[What you are asked to do] Go through the data below and copy each line where the word "height" occurs.

Dataset entries
--- START ---

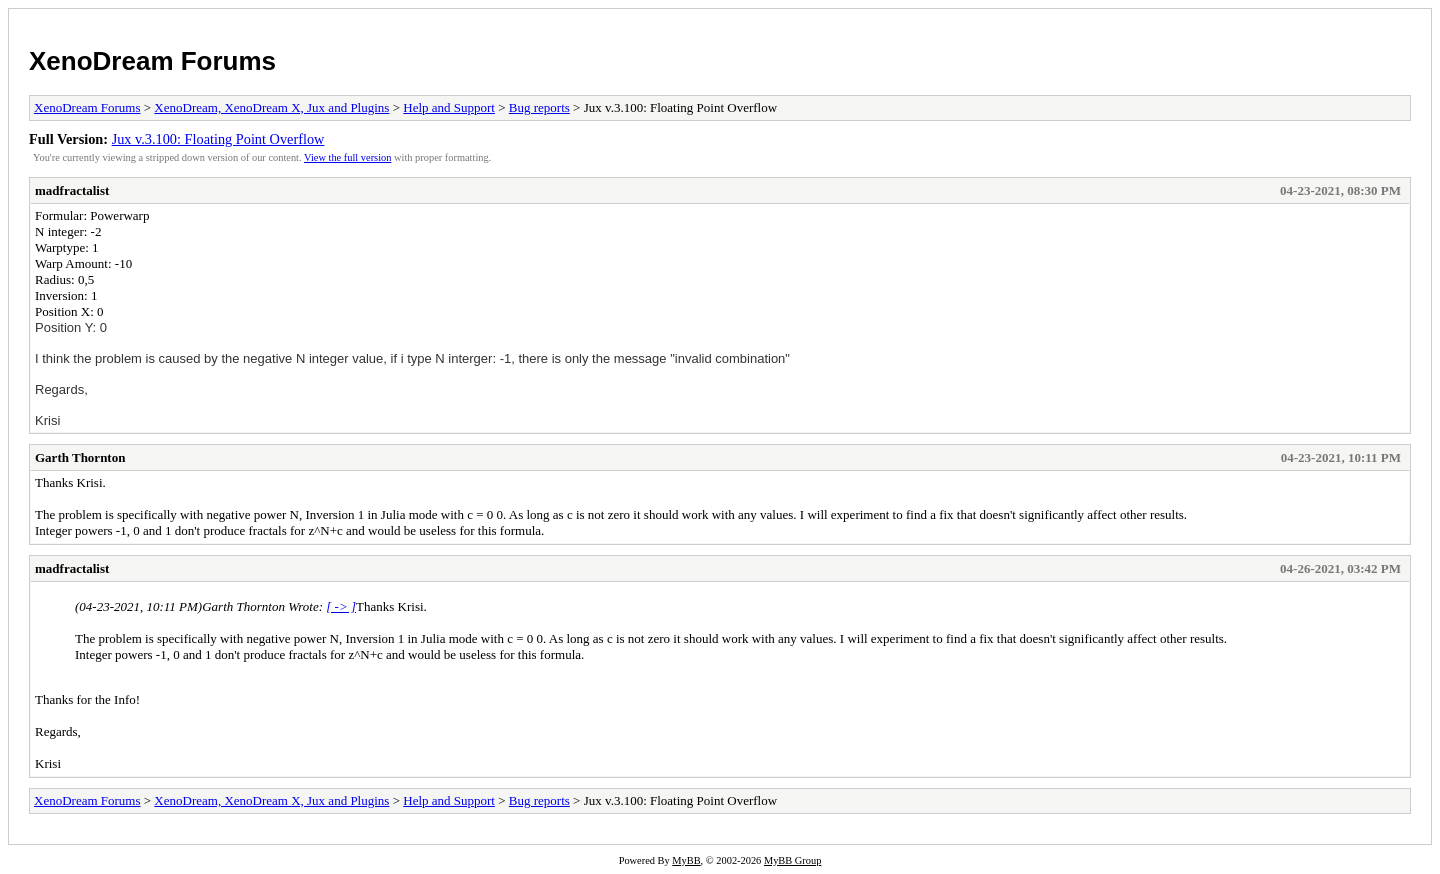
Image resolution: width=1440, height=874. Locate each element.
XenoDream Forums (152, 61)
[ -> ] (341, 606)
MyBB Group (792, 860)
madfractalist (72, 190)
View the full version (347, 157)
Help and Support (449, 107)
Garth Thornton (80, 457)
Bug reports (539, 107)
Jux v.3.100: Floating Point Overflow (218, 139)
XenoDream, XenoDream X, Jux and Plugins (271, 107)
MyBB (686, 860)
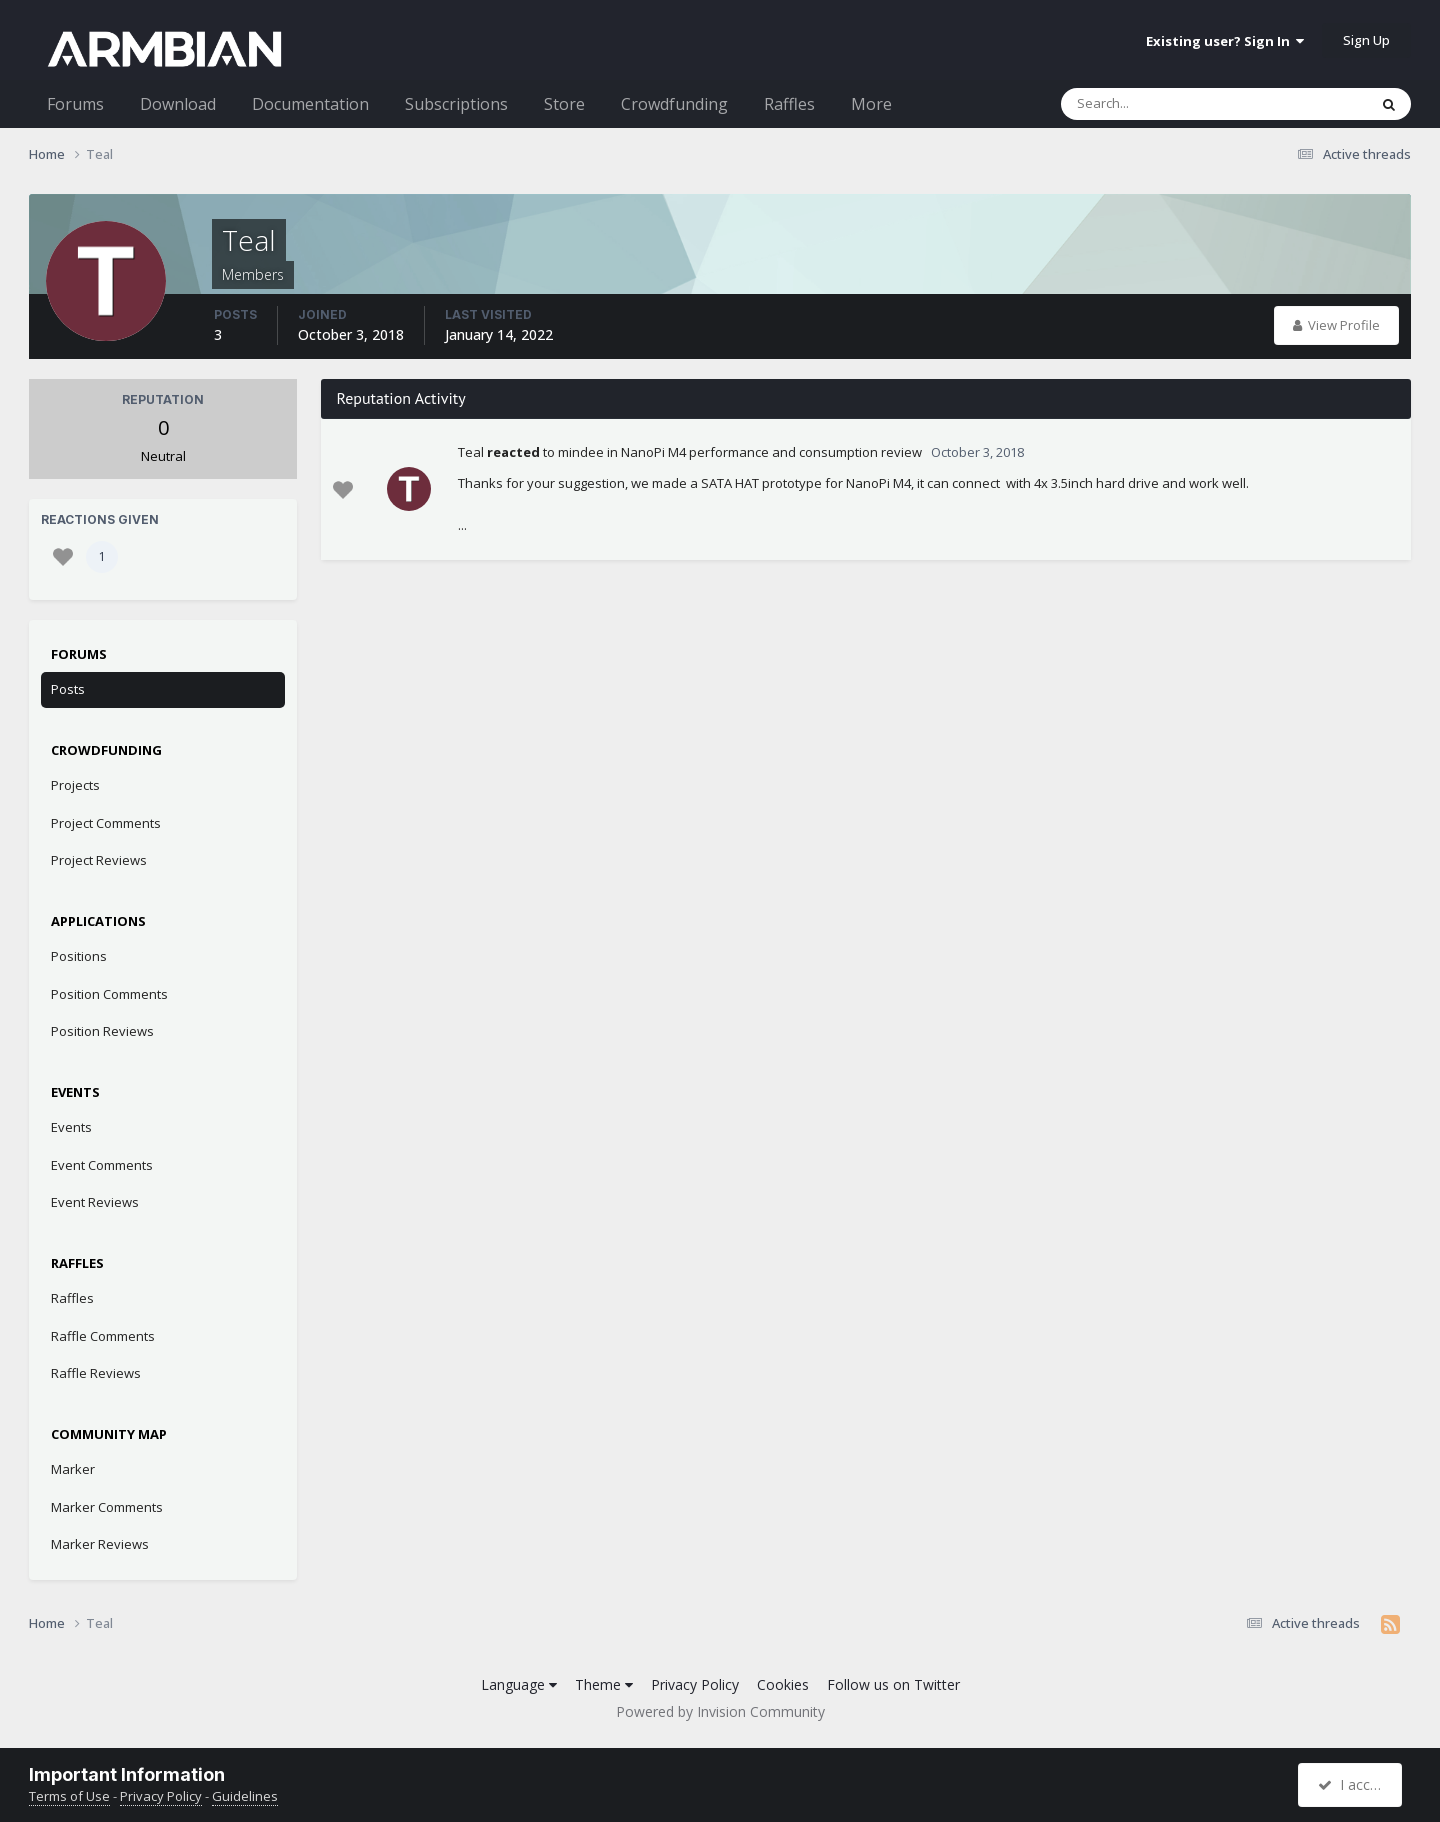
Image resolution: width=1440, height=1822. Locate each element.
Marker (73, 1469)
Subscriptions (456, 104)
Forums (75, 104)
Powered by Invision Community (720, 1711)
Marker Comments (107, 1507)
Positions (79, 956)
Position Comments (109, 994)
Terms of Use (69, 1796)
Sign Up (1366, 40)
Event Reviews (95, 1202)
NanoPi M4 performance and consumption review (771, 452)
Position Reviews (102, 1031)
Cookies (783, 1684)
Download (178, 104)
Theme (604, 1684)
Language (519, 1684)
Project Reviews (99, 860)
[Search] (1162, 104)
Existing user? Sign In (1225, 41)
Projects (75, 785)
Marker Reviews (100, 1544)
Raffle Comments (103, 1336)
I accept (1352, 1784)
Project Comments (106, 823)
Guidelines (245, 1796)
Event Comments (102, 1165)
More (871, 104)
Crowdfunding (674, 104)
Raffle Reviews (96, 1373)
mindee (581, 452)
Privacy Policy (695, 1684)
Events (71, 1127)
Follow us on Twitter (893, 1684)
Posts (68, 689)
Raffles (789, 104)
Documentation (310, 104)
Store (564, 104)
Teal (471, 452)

--- END ---

[Result]
Image resolution: width=1440, height=874. Locate each element.
Image resolution: width=1440, height=1822. Locate each element.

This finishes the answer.